After nurses fired across France for refusing Covid-19 vaccine, 71-year-old dies alone on stretcher in hospital hallway

15,000 healthcare workers lost their jobs for refusing to get the Covid-19 vaccine

editor: REMIX NEWS
author: John Cody

A 71-year-old man’s body was found lifeless three hours after he was admitted to the emergency department of Saint-Malo Hospital in France, with critics pointing to the mass terminations of French nurses who refused Covid-19 vaccines as a contributing factor in the man’s death.

The emergency room admitted the 71-year-old man just before 9 p.m. on Nov. 17. After he received routine examinations, he then waited three hours on a stretcher in a hallway. His body was then discovered there by hospital staff.

Now, a sign in front of the hospital’s emergency room reads, “Saturated emergency department, patients in danger,” which serves as a warning to all patients being treated in the ER.

The death comes amidst a healthcare crisis in France, with 15,000 French healthcare workers suspended during the Covid-19 crisis after their refusal to get the Covid-19 vaccine. The resulting shortage of medical staff may just be one factor in France’s healthcare crisis, but the sheer number of workers let go over vaccine refusals means it is a major one. In the hospital where the 71-year-old man died, in total, 70 positions are now vacant in various departments, according to France 3 Bretagne.

So far, the government of French President Emmanuel Macron has labeled it “completely out of the question” to lift sanctions on healthcare workers refusing to be vaccinated. The remaining staff in hospitals and clinics across the country are stretched thin and exhausted, which has in turn led to a large number of personnel quitting due to poor working conditions.

In many ways, Saint-Malo Hospital has it better than many other locales, as several emergency services have closed their doors throughout the country. France’s rising immigrant population, while also filling some roles inside hospitals, has been a major burden as well, increasing the load on healthcare workers and leading to longer wait times in clinics in hospitals.

Nurses are striking but still must work

Now, the management of the hospital faces a potential investigation, with the Public Prosecutor’s Office ordering an autopsy, reported the Ouest France news outlet.

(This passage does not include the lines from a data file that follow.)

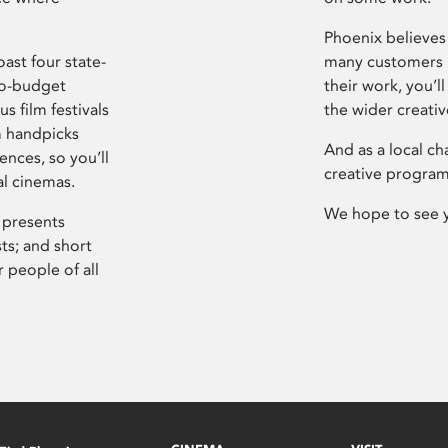
Phoenix believes 
ast four state-
many customers P
ro-budget
their work, you’ll
s film festivals
the wider creati
m handpicks
And as a local ch
ences, so you’ll
creative program
al cinemas.
We hope to see 
 presents
sts; and short
 people of all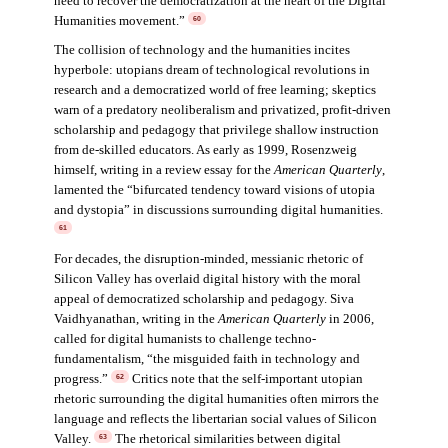
need to recover the democratization at the heart of the Digital
Humanities movement.”
60
The collision of technology and the humanities incites
hyperbole: utopians dream of technological revolutions in
research and a democratized world of free learning; skeptics
warn of a predatory neoliberalism and privatized, profit-driven
scholarship and pedagogy that privilege shallow instruction
from de-skilled educators. As early as 1999, Rosenzweig
himself, writing in a review essay for the
American Quarterly
,
lamented the “bifurcated tendency toward visions of utopia
and dystopia” in discussions surrounding digital humanities.
61
For decades, the disruption-minded, messianic rhetoric of
Silicon Valley has overlaid digital history with the moral
appeal of democratized scholarship and pedagogy. Siva
Vaidhyanathan, writing in the
American Quarterly
in 2006,
called for digital humanists to challenge techno-
fundamentalism, “the misguided faith in technology and
progress.”
Critics note that the self-important utopian
62
rhetoric surrounding the digital humanities often mirrors the
language and reflects the libertarian social values of Silicon
Valley.
The rhetorical similarities between digital
63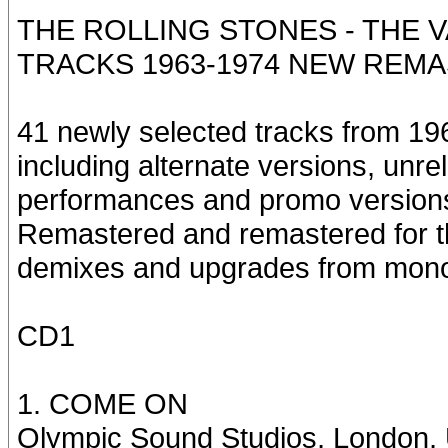
THE ROLLING STONES - THE V
TRACKS 1963-1974 NEW REMA
41 newly selected tracks from 196
including alternate versions, unr
performances and promo version
Remastered and remastered for the
demixes and upgrades from mono
CD1
1. COME ON
Olympic Sound Studios, London,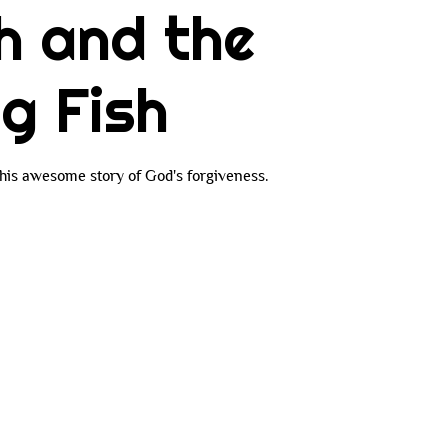
h and the
ig Fish
 this awesome story of God's forgiveness.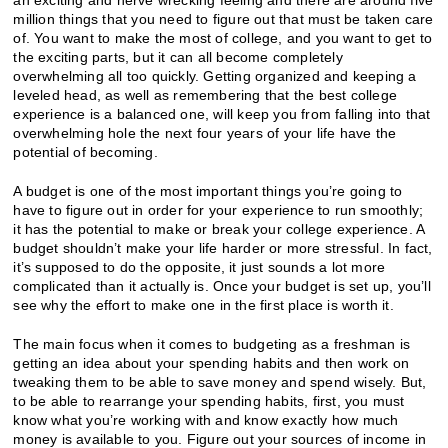
million things that you need to figure out that must be taken care
of. You want to make the most of college, and you want to get to
the exciting parts, but it can all become completely
overwhelming all too quickly. Getting organized and keeping a
leveled head, as well as remembering that the best college
experience is a balanced one, will keep you from falling into that
overwhelming hole the next four years of your life have the
potential of becoming.
A budget is one of the most important things you’re going to
have to figure out in order for your experience to run smoothly;
it has the potential to make or break your college experience. A
budget shouldn’t make your life harder or more stressful. In fact,
it’s supposed to do the opposite, it just sounds a lot more
complicated than it actually is. Once your budget is set up, you’ll
see why the effort to make one in the first place is worth it.
The main focus when it comes to budgeting as a freshman is
getting an idea about your spending habits and then work on
tweaking them to be able to save money and spend wisely. But,
to be able to rearrange your spending habits, first, you must
know what you’re working with and know exactly how much
money is available to you. Figure out your sources of income in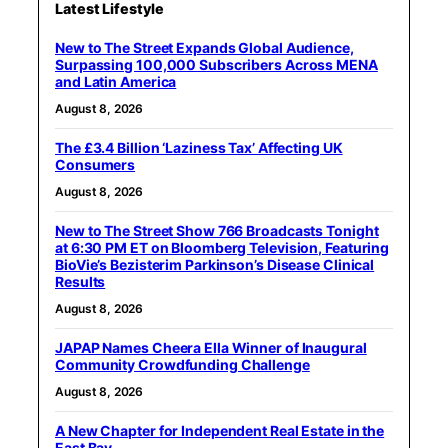
Latest Lifestyle
New to The Street Expands Global Audience,
Surpassing 100,000 Subscribers Across MENA
and Latin America
August 8, 2026
The £3.4 Billion ‘Laziness Tax’ Affecting UK
Consumers
August 8, 2026
New to The Street Show 766 Broadcasts Tonight
at 6:30 PM ET on Bloomberg Television, Featuring
BioVie’s Bezisterim Parkinson’s Disease Clinical
Results
August 8, 2026
JAPAP Names Cheera Ella Winner of Inaugural
Community Crowdfunding Challenge
August 8, 2026
A New Chapter for Independent Real Estate in the
East Bay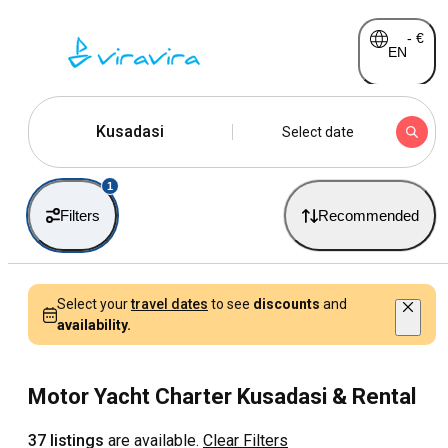
-
€
EN
Kusadasi
Select date
1
Filters
Recommended
Select your
travel dates
to see
discounts
and
availability.
Motor Yacht Charter Kusadasi & Rental
37 listings
are available.
Clear Filters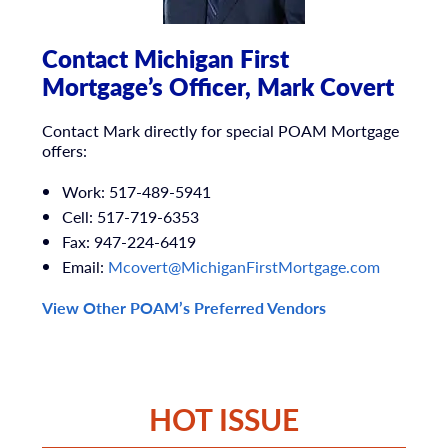
Contact Michigan First
Mortgage’s Officer, Mark Covert
Contact Mark directly for special POAM Mortgage
offers:
Work:
517-489-5941
Cell:
517-719-6353
Fax:
947-224-6419
Email:
Mcovert@MichiganFirstMortgage.
com
View Other POAM’s Preferred Vendors
HOT ISSUE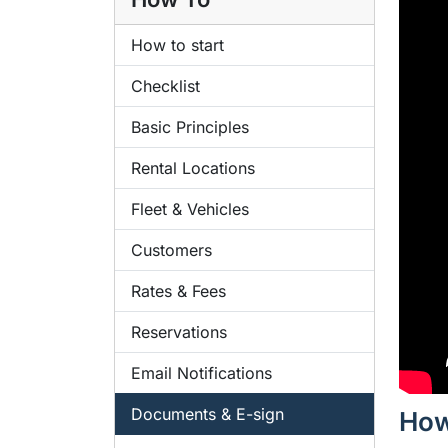
How to start
Checklist
Basic Principles
Rental Locations
Fleet & Vehicles
Customers
Rates & Fees
Reservations
Email Notifications
Documents & E-sign
How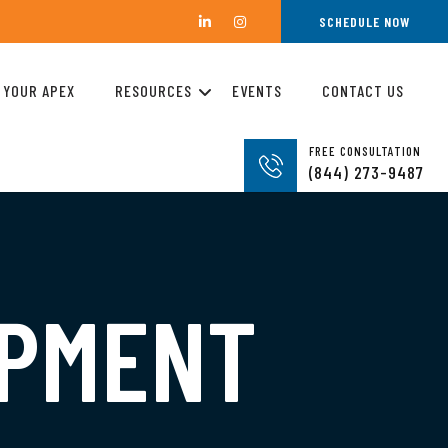
SCHEDULE NOW
 YOUR APEX
RESOURCES
EVENTS
CONTACT US
FREE CONSULTATION
(844) 273-9487
OPMENT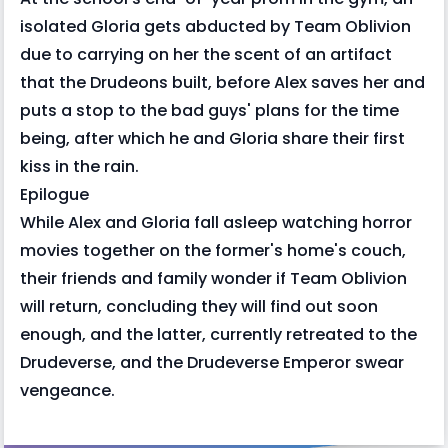
isolated Gloria gets abducted by Team Oblivion
due to carrying on her the scent of an artifact
that the Drudeons built, before Alex saves her and
puts a stop to the bad guys' plans for the time
being, after which he and Gloria share their first
kiss in the rain.
Epilogue
While Alex and Gloria fall asleep watching horror
movies together on the former's home's couch,
their friends and family wonder if Team Oblivion
will return, concluding they will find out soon
enough, and the latter, currently retreated to the
Drudeverse, and the Drudeverse Emperor swear
vengeance.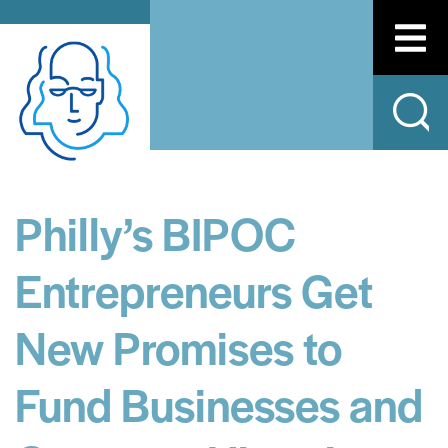
Philly’s BIPOC
Entrepreneurs Get
New Promises to
Fund Businesses and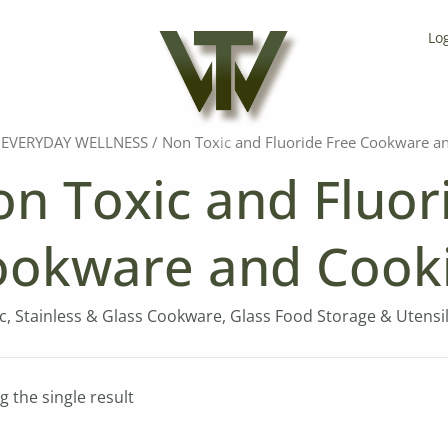
Lo
/
EVERYDAY WELLNESS
/ Non Toxic and Fluoride Free Cookware a
n Toxic and Fluor
ookware and Cook
, Stainless & Glass Cookware, Glass Food Storage & Utensils
 the single result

Since Nov. 2, Saint-Malo Hospital’s nursing staff has been on strike, but the law requires them to continue working. The Health, Safety, and Working Conditions Committee has declared that a “serious and imminent danger” is occurring at the hospital due to worker shortages and long working hours. The union has met with staff and the director of the hospital to address the crisis.

The hospital management says it is premature to claim that the man’s death is connected to the “current situation” regarding hospital staff.